The test harness runs every combination of models, runners, and scenarios defined in your matrix. Each test runs multiple times (default 3) and keeps the **worst result** — if a test fails even once, it's marked failed. This catches flaky passes.

## Configuration

Edit `config.yaml` to define your test matrix:

### Models

LLMs to test against. Supports any provider (Anthropic, OpenAI, Ollama, etc.):

```yaml
models:
  - name: opus
    provider: anthropic
    model: claude-opus-4-5-20251101

  - name: qwen3-coder
    provider: ollama
    model: qwen3-coder:64k

  - name: gpt4
    provider: openai
    model: gpt-4-turbo
```

### Runners

Agent frameworks that execute the tests. Each runner has its own binary, type, and configuration:

```yaml
runners:
  # Goose agent with extensions
  - name: goose-full
    type: goose
    bin: goose                    # path to binary (can be absolute)
    extensions: [developer, todo, skills]
    stdio:
      - node mcp-harness/dist/index.js

  # OpenCode agent
  - name: opencode
    type: opencode
    bin: opencode                 # path to binary
    stdio:
      - node mcp-harness/dist/index.js

  # Custom goose binary path
  - name: goose-dev
    type: goose
    bin: /path/to/my/goose-dev
    extensions: [developer]
```

**Supported runner types:**
- `goose` — [Goose](https://github.com/aaif-goose/goose) agent framework
- `opencode` — [OpenCode](https://opencode.ai) agent framework
- `pi` — [Pi](https://github.com/badlogic/pi-mono) coding agent

## Runner Details

Each runner has different setup requirements, MCP integration methods, and session handling.

### Goose

[Goose](https://github.com/aaif-goose/goose) is an open-source coding agent with built-in MCP support.

**Setup:** Install via `brew install goose` or from source.

**MCP Integration:** Native support. The harness writes a `config.yaml` to an isolated `.goose-root/` directory with extensions and MCP servers:

```yaml
extensions:
  developer:
    enabled: true
  mcp_harness:
    type: stdio
    enabled: true
    cmd: node
    args: [mcp-harness/dist/index.js]
```

**Session Handling:** Uses `--name <session>` for named sessions, `--resume` to continue:
- Turn 1: `goose run -i <prompt> --name <session>`
- Turn 2+: `goose run -i <prompt> --name <session> --resume`
- Single-turn: `goose run -i <prompt> --no-session`

### OpenCode

[OpenCode](https://opencode.ai) is a terminal-based coding agent.

**Setup:** Install via their website or package manager.

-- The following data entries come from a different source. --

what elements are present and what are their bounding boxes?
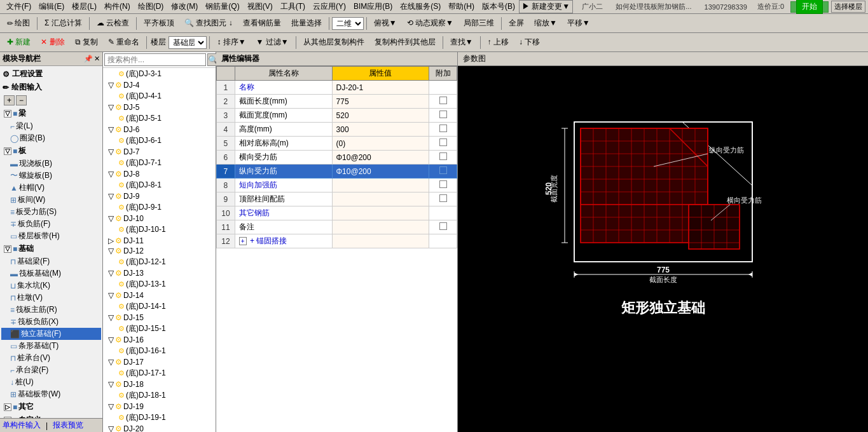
nav-close-btn[interactable]: ✕ <box>94 55 100 63</box>
select-layer-btn[interactable]: 选择楼层 <box>831 1 865 13</box>
row-attach-7[interactable] <box>429 165 457 179</box>
menu-modify[interactable]: 修改(M) <box>167 0 202 13</box>
tree-node-dj8-1[interactable]: ⚙ (底)DJ-8-1 <box>103 179 216 191</box>
nav-item-drawing[interactable]: ✏ 绘图输入 <box>1 81 101 94</box>
btn-view-rebar[interactable]: 查看钢筋量 <box>238 16 286 31</box>
row-value-2[interactable]: 775 <box>332 95 429 109</box>
nav-slab-rebar[interactable]: ≡ 板受力筋(S) <box>1 206 101 218</box>
nav-raft-neg-rebar[interactable]: ∓ 筏板负筋(X) <box>1 316 101 328</box>
nav-found-beam[interactable]: ⊓ 基础梁(F) <box>1 255 101 267</box>
row-value-6[interactable]: Φ10@200 <box>332 151 429 165</box>
checkbox-9[interactable] <box>439 194 447 202</box>
tree-node-dj8[interactable]: ▽ ⚙ DJ-8 <box>103 169 216 179</box>
btn-dynamic[interactable]: ⟲ 动态观察▼ <box>403 16 458 31</box>
nav-raft-main-rebar[interactable]: ≡ 筏板主筋(R) <box>1 304 101 316</box>
tree-node-dj5-1[interactable]: ⚙ (底)DJ-5-1 <box>103 112 216 125</box>
row-value-3[interactable]: 520 <box>332 109 429 123</box>
others-expand[interactable]: ▷ <box>4 403 11 411</box>
tree-node-dj11[interactable]: ▷ ⚙ DJ-11 <box>103 236 216 246</box>
floor-select[interactable]: 基础层 <box>169 36 207 49</box>
tree-node-dj19-1[interactable]: ⚙ (底)DJ-19-1 <box>103 412 216 424</box>
nav-found-band[interactable]: ⊞ 基础板带(W) <box>1 388 101 400</box>
checkbox-5[interactable] <box>439 138 447 146</box>
btn-filter[interactable]: ▼ 过滤▼ <box>252 35 293 50</box>
checkbox-4[interactable] <box>439 125 447 132</box>
nav-pile-cap[interactable]: ⊓ 桩承台(V) <box>1 352 101 364</box>
menu-version[interactable]: 版本号(B) <box>478 0 519 13</box>
menu-view[interactable]: 视图(V) <box>244 0 277 13</box>
nav-beam-L[interactable]: ⌐ 梁(L) <box>1 120 101 132</box>
tree-node-dj9-1[interactable]: ⚙ (底)DJ-9-1 <box>103 201 216 213</box>
tree-node-dj19[interactable]: ▽ ⚙ DJ-19 <box>103 402 216 412</box>
row-value-1[interactable]: DJ-20-1 <box>332 81 429 95</box>
menu-file[interactable]: 文件(F) <box>3 0 35 13</box>
nav-col-cap[interactable]: ▲ 柱帽(V) <box>1 182 101 194</box>
btn-copy-from-floor[interactable]: 从其他层复制构件 <box>299 35 369 50</box>
nav-custom-section[interactable]: ▽ ■ 自定义 <box>1 414 101 418</box>
search-input[interactable] <box>104 53 206 66</box>
tree-node-dj16[interactable]: ▽ ⚙ DJ-16 <box>103 335 216 345</box>
row-attach-2[interactable] <box>429 95 457 109</box>
tree-node-dj17-1[interactable]: ⚙ (底)DJ-17-1 <box>103 367 216 379</box>
btn-find[interactable]: 查找▼ <box>446 35 478 50</box>
start-btn[interactable]: 开始 <box>796 0 823 14</box>
add-icon[interactable]: + <box>4 95 15 105</box>
row-name-10[interactable]: 其它钢筋 <box>235 206 332 220</box>
nav-pin-icon[interactable]: 📌 <box>84 55 93 63</box>
row-attach-6[interactable] <box>429 151 457 165</box>
row-value-10[interactable] <box>332 206 429 220</box>
row-value-11[interactable] <box>332 220 429 234</box>
btn-rename[interactable]: ✎ 重命名 <box>104 35 144 50</box>
row-value-5[interactable]: (0) <box>332 137 429 151</box>
btn-calc[interactable]: Σ 汇总计算 <box>40 16 86 31</box>
tree-node-dj18-1[interactable]: ⚙ (底)DJ-18-1 <box>103 389 216 402</box>
menu-floor[interactable]: 楼层(L) <box>68 0 100 13</box>
row-value-8[interactable] <box>332 179 429 192</box>
row-attach-5[interactable] <box>429 137 457 151</box>
btn-copy[interactable]: ⧉ 复制 <box>71 35 102 50</box>
btn-down[interactable]: ↓ 下移 <box>514 35 544 50</box>
expand-anchor-icon[interactable]: + <box>239 237 247 245</box>
tree-node-dj7[interactable]: ▽ ⚙ DJ-7 <box>103 147 216 157</box>
btn-sort[interactable]: ↕ 排序▼ <box>212 35 250 50</box>
checkbox-6[interactable] <box>439 152 447 160</box>
tree-node-dj4[interactable]: ▽ ⚙ DJ-4 <box>103 80 216 90</box>
slab-expand[interactable]: ▽ <box>4 147 11 155</box>
checkbox-7[interactable] <box>439 166 447 174</box>
tree-node-dj14-1[interactable]: ⚙ (底)DJ-14-1 <box>103 300 216 313</box>
btn-zoom[interactable]: 缩放▼ <box>530 16 561 31</box>
row-name-1[interactable]: 名称 <box>235 81 332 95</box>
menu-cloud[interactable]: 云应用(Y) <box>309 0 350 13</box>
tree-node-dj13-1[interactable]: ⚙ (底)DJ-13-1 <box>103 278 216 290</box>
nav-ring-beam[interactable]: ◯ 圈梁(B) <box>1 132 101 144</box>
btn-cloud-check[interactable]: ☁ 云检查 <box>92 16 134 31</box>
btn-draw[interactable]: ✏ 绘图 <box>3 16 34 31</box>
nav-item-engineering[interactable]: ⚙ 工程设置 <box>1 67 101 81</box>
btn-top-view[interactable]: 俯视▼ <box>369 16 401 31</box>
menu-new-change[interactable]: ▶ 新建变更▼ <box>519 0 573 13</box>
nav-cast-slab[interactable]: ▬ 现浇板(B) <box>1 158 101 170</box>
tree-node-dj6[interactable]: ▽ ⚙ DJ-6 <box>103 125 216 135</box>
btn-delete[interactable]: ✕ 删除 <box>36 35 69 50</box>
tree-node-dj15[interactable]: ▽ ⚙ DJ-15 <box>103 313 216 323</box>
btn-local-3d[interactable]: 局部三维 <box>459 16 499 31</box>
checkbox-8[interactable] <box>439 180 447 188</box>
view-mode-select[interactable]: 二维 三维 <box>332 17 364 30</box>
nav-pile[interactable]: ↓ 桩(U) <box>1 376 101 388</box>
row-attach-3[interactable] <box>429 109 457 123</box>
tree-node-dj20[interactable]: ▽ ⚙ DJ-20 <box>103 424 216 432</box>
checkbox-3[interactable] <box>439 111 447 118</box>
row-name-8[interactable]: 短向加强筋 <box>235 179 332 192</box>
nav-pit[interactable]: ⊔ 集水坑(K) <box>1 280 101 292</box>
menu-steel[interactable]: 钢筋量(Q) <box>202 0 243 13</box>
row-attach-9[interactable] <box>429 192 457 206</box>
nav-floor-band[interactable]: ▭ 楼层板带(H) <box>1 230 101 242</box>
menu-tools[interactable]: 工具(T) <box>277 0 309 13</box>
btn-fullscreen[interactable]: 全屏 <box>504 16 528 31</box>
tree-node-dj6-1[interactable]: ⚙ (底)DJ-6-1 <box>103 135 216 147</box>
checkbox-2[interactable] <box>439 97 447 104</box>
nav-slab-section[interactable]: ▽ ■ 板 <box>1 144 101 158</box>
tree-node-dj14[interactable]: ▽ ⚙ DJ-14 <box>103 290 216 300</box>
tree-node-dj3-1[interactable]: ⚙ (底)DJ-3-1 <box>103 68 216 80</box>
tab-report[interactable]: 报表预览 <box>53 420 83 431</box>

**MCP Integration:** Native support. The harness writes an `opencode.json` config to the workdir:

```json
{
  "mcp": {
    "harness": {
      "type": "local",
      "command": ["node", "mcp-harness/dist/index.js"],
      "enabled": true
    }
  },
  "model": "anthropic/claude-opus-4-5-20251101"
}
```

**Session Handling:** Uses `--continue` to resume the last session in the working directory:
- Turn 1: `opencode run "<prompt>"`
- Turn 2+: `opencode run --continue "<prompt>"`

⚠️ OpenCode doesn't support named sessions, so multi-turn scenarios exclude it.

### Pi

[Pi](https://github.com/badlogic/pi-mono) is a lightweight coding agent that requires an adapter for MCP support.

**Setup:**
```bash
# Install Pi
npm install -g @anthropic/pi   # or from source

# Install the MCP adapter (required for MCP tools)
pi install npm:pi-mcp-adapter
```

The `just install` recipe auto-installs pi-mcp-adapter if missing.

**MCP Integration:** Via [pi-mcp-adapter](https://github.com/nicobailon/pi-mcp-adapter). The harness dynamically writes a `.pi-mcp.json` config to the workdir:

```json
{
  "mcpServers": {
    "harness": {
      "command": "node",
      "args": ["mcp-harness/dist/index.js"],
      "lifecycle": "eager",
      "env": { "MCP_HARNESS_LOG": "<workdir>/tool-calls.log" }
    }
  },
  "settings": { "directTools": true }
}
```

Key settings:
- `directTools: true` — Registers MCP tools directly in Pi's tool list (no wrapper)
- `lifecycle: "eager"` — Connects to MCP servers at startup

**Model Configuration:** Pi requires custom models (like Ollama) to be defined in `models.json`. The harness automatically generates this config in an isolated `.pi-root/` directory and sets `PI_CODING_AGENT_DIR` to use it:

```json
{
  "providers": {
    "ollama": {
      "baseUrl": "http://localhost:11434/v1",
      "api": "openai-completions",
      "apiKey": "ollama",
      "models": [{ "id": "model-name", "name": "Model Name", ... }]
    }
  }
}
```

The harness copies `auth.json` from your real Pi config (`~/.pi/agent/`) so API keys work.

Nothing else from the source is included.